Given a sentence, the task is to decide whether the sentence contains a mention of a relation of interest, and if yes -- extract the relation name and the two corresponding entities.
In this assignment we will be looking for the following relations:
Work for, e.g. Work_For(Yoav Goldberg, Bar Ilan University) Live in, e.g. Live_In(Yoav Goldberg, Israel) Note that the order of the entities within a relation is important, e.g. compare Work_For(Yoav Goldberg, Bar Ilan University) and Work_For(Bar Ilan University, Yoav Goldberg). The first relation is correct while the second is not (although it could be nice if that was the case).
You need to identify one of these relations (WorkFor or LiveIn). It is your choice which of the relations to address.
You need to implement:
a system that gets as input a text file with multiple sentences, and returns as output a list of extracted relations together with the sentences the relations were extracted from. (40%)
an evaluation program that gets your programs's output and the gold-standard data, and outputs the Precision, Recall and F-1 scores. (10%)
You will also submit a report. (50%)
Your main grade will be based on the report -- but note that the report will be based on what you actually implemented, and the results you obtained.
We provide you with two datasets, TRAIN and DEV. Each set consists of two files:
Corpus (Corpus.TRAIN.txt / Corpus.DEV.txt) -- These files contain sentences, some of which mention relations you'll need to extract. Each line is of the format sentence_id<TAB>sentence_text. The sentence ids correspond to sentences in the annotation files (see below).
Annotation (TRAIN.annotations / DEV.annotations) -- these files contain the gold-standard annotation of the relations, which should be extracted from the sentences of the corresponding Corpus files. Each line represents a single relation extracted from a sentence. The corresponding sentence is given is brackets for your convenience. In the file, columns are separated by TABs, while tokens are separated by whitespace.
Processed Corpus (Corpus.TRAIN.processed / Corpus.DEV.processed) -- these are the Corpus files, with lemmas, POS-tags, Named-entity-tags and dependency-tree annotations. The annotations are produced using the spacy NLP toolkit, using the following script: spc.py.
You can use these files directly, or run spacy yourself. Running spacy has some benefits: it
provides also NP chunks information (which can be inferred from the dependencies, but perhaps easier with the spacy API, see the commented-out
example in the spc.py script), as well as easy access
to word vectors, and a nice API for handling accessing tags and lemmas information, as well as dependency-tree navigation.
The spacy documentation is available here. It also lists the POS tag set, Named Entities tag set, and so on.
Spacy is a python package. If you use Java, you can either read the processed file and use it, or use Stanford's CoreNLP library to process the Corpus files.
You can download all the data in a single file: data.tar.gz
Additional Resources You may (but are not required to) also use additional resources such as the paraphrase database, word-vectors like you've used in assignment 3, and WordNet.
The input to your program could be either in the format of the .processed files we provide, OR of the .txt files we provide.

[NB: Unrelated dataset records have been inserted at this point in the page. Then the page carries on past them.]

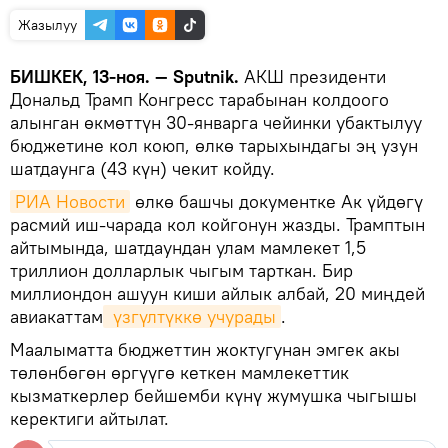
Жазылуу
БИШКЕК, 13-ноя. — Sputnik.
АКШ президенти
Дональд Трамп Конгресс тарабынан колдоого
алынган өкмөттүн 30-январга чейинки убактылуу
бюджетине кол коюп, өлкө тарыхындагы эң узун
шатдаунга (43 күн) чекит койду.
РИА Новости
өлкө башчы документке Ак үйдөгү
расмий иш-чарада кол койгонун жазды. Трамптын
айтымында, шатдаундан улам мамлекет 1,5
триллион долларлык чыгым тарткан. Бир
миллиондон ашуун киши айлык албай, 20 миңдей
авиакаттам
 үзгүлтүккө учурады
.
Маалыматта бюджеттин жоктугунан эмгек акы
төлөнбөгөн өргүүгө кеткен мамлекеттик
кызматкерлер бейшемби күнү жумушка чыгышы
керектиги айтылат.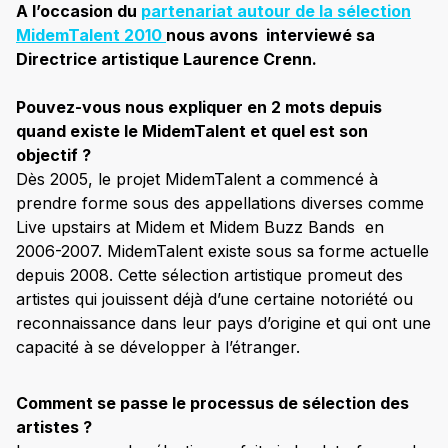
A l’occasion du
partenariat autour de la sélection
MidemTalent 2010
nous avons interviewé sa
Directrice artistique Laurence Crenn.
Pouvez-vous nous expliquer en 2 mots depuis
quand existe le MidemTalent et quel est son
objectif ?
Dès 2005, le projet MidemTalent a commencé à
prendre forme sous des appellations diverses comme
Live upstairs at Midem et Midem Buzz Bands en
2006-2007. MidemTalent existe sous sa forme actuelle
depuis 2008. Cette sélection artistique promeut des
artistes qui jouissent déjà d’une certaine notoriété ou
reconnaissance dans leur pays d’origine et qui ont une
capacité à se développer à l’étranger.
Comment se passe le processus de sélection des
artistes ?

It is your choice.
The outpt should be in the Annotation file format, with the original sentence in brackets being optional.

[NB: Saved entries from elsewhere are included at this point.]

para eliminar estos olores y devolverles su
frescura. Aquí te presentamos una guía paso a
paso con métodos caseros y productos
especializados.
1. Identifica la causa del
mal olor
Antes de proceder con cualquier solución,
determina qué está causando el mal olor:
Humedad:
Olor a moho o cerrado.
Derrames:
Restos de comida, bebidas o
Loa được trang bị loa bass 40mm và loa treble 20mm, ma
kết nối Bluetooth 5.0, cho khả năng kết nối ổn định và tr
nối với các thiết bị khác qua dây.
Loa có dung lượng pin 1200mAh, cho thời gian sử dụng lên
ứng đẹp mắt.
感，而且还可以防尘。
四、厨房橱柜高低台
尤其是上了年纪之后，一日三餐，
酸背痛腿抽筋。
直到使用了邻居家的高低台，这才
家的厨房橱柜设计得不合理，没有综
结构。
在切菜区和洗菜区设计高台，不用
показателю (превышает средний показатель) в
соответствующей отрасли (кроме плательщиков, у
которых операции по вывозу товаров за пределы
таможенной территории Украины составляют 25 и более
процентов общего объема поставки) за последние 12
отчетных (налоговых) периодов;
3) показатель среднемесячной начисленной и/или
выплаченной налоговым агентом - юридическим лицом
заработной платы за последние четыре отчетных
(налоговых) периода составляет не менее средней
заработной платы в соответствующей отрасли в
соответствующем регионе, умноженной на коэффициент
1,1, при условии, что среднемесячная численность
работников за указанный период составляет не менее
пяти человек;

You should use the training set's "Annotation" file to manually analyze examples of relations, which should be extracted from different sentences. You should use the "Corpus" file of the training set in order to better understand the preprocessed data. Using the analyzed examples, you should devise a method for extracting the selected relation of interest. Note that identifying a relation includes identifying the participating entities, as well as the relation type.
You can use either a rule-based approach, a learning-based approach, or a hybrid approach. Note that the training set is quite small, so a learning-based approach could easily overfit.

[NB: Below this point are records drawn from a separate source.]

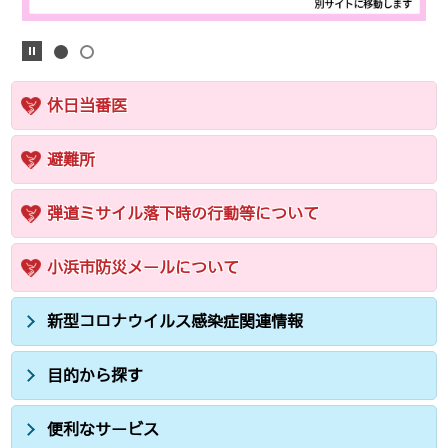
休日当番医
避難所
弾道ミサイル落下時の行動等について
小浜市防災メールについて
新型コロナウイルス感染症関連情報
目的から探す
便利なサービス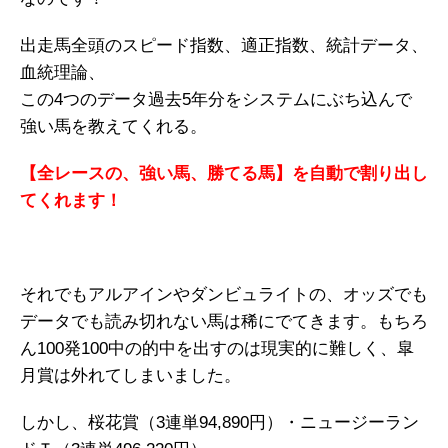
出走馬全頭のスピード指数、適正指数、統計データ、
血統理論、
この4つのデータ過去5年分をシステムにぶち込んで
強い馬を教えてくれる。
【全レースの、強い馬、勝てる馬】を自動で割り出し
てくれます！
それでもアルアインやダンビュライトの、オッズでも
データでも読み切れない馬は稀にでてきます。もちろ
ん100発100中の的中を出すのは現実的に難しく、皐
月賞は外れてしまいました。
しかし、桜花賞（3連単94,890円）・ニュージーラン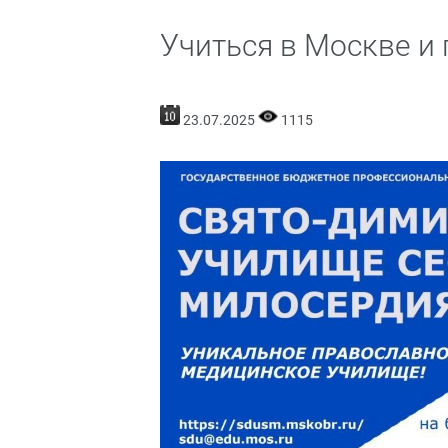
Учиться в Москве и
23.07.2025
1115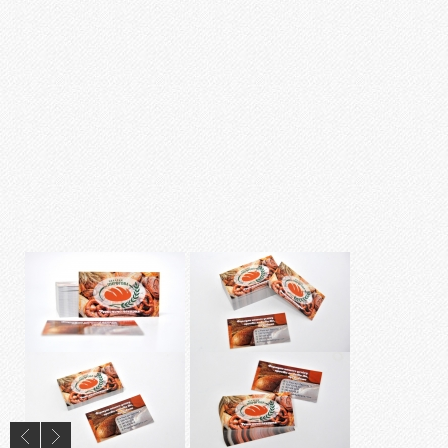
Ламінування
Різограф
Тиснення
Цифровий друк
Широкоформатний друк
Офсетний друк
Дизайн
ПОРТФОЛІО
ОПЛАТА І ДОСТАВКА
СТАТТІ
ПРАЙСИ
КОНТАКТИ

When developing your system against the training set, keep in mind that the sentences in the training set are just examples, and try to make a system that can generalize beyond the development set.
You should follow the following methodology:
The results of your final system will be further evaluated using a hidden set, which is not published along with the assignment. The results achieved by your system for this blind validation set will account for 10% of your assignment grade. Note that the results of your system for the train and the dev sets, which you obtain as part of the data, will not influence your grade.
In order to better understand why your system makes mistakes, it is common to perform error analysis. One of the standard ways, which we suggest you to follow, is randomly sampling a number of recall mistakes and a number of precision mistakes, and manually analyzing them. In our setting, recall mistakes are relations, which your system did not succeed to extract. Precision mistakes are relations extracted by your system, but absent in the gold-standard annotation. It is useful to try and categorize the mistakes you analyzed into groups, according to the cause of the error. This will help you understand the problem domain better, and may provide hints as to how to improve your system (where to direct your efforts, or which components are needed but missing).
You will submit two programs:
eval file1 file2 this program gets as input two files in the "Annotations" format (bracketed sentence is optional), and outputs the precision, recall and F1 scores for each relation category, assuming the first file is the gold-data and the second file is the predicted data.
If you work in Java, this should be run as:
java -jar eval.jar file1 file2
If you work in python, this should be run as:
python eval.py file1 file2
For a relation to be considered as identified correctly, it needs to match the type of the relation and the two entities in their entirety. It also needs to match the sentence number (if a relation appears in sentence A, but you identified it in sentence B, you will still lose recall for not identifying it in sentence A. And, if the relation does not really occur in sentence B, you will lose precision for incorrectly identifying it.)
extract file this program gets as input a file, and outputs a file in the Annotation format, containing the extracted relations.
If you work in Java, this should be run as:
java -jar extract.jar file1 file2
If you work in python, this should be run as:
python extract.py file1 file2
The input could be either in the format of the .processed files we provide, OR in the .txt files we provide. It is your choice. If the file is
in the wrong format, your program should exit gracefully with an appropriate message. You can assume the first character in the .processed file is a #, and the first character in the .txt file is not.
You will also submit a final report file (named report.pdf), as described below.
You should prepare a short report, containing the following:
Your name and ID.
Short and clear description of your system. If you have a rule-based system, provide a concise description of each rule, the motivation behind that rule, and how the rule is implemented. If the rules have a specific order, explain this part as well. If you used a machine-learning approach, explain what you did (how you modeled the problem, what are features, how the system is trained). If you have used external resources, descrie what they are and how you used them.
Error analysis: can you identify the types of some common recall and precision errors in your program? Can you think of the causes for these kinds of errors?
Your evaluation results in the following table (you need to include only one of the rows):
| Relation | Dev Recall | Dev Prec | Dev F1 | Test Recall | Test Prec | Test F1 |
| Work For | ||||||
| Live In |
Pay attention: Penalty will be given for poorly written report, make it concise, informative and clear.
All code files as well as the report should include the username and ID of the submitting student(s), in a clear location in one of the first lines.
You can write your code in either Python or Java (or both).
In case you want to use WordNet, the Python NLTK package provides a convenient interface.
The code should be able to run from the commandline, without using Eclipse or any other IDE.
For Java, please submit both the .java source and the compiled .class files (and a jar file).
The code for all assignments should be submitted in a single .zip or .tar.gz file.
Please provide instructions on how to run your code (if special files need to be in certain location, special libraries need to be installed, and so on). If your code cannot be run, you will receive a grade of 0.
The README file with the instructions should be in an easy-to-find location, and in a plain text format.
The report should be in a PDF format.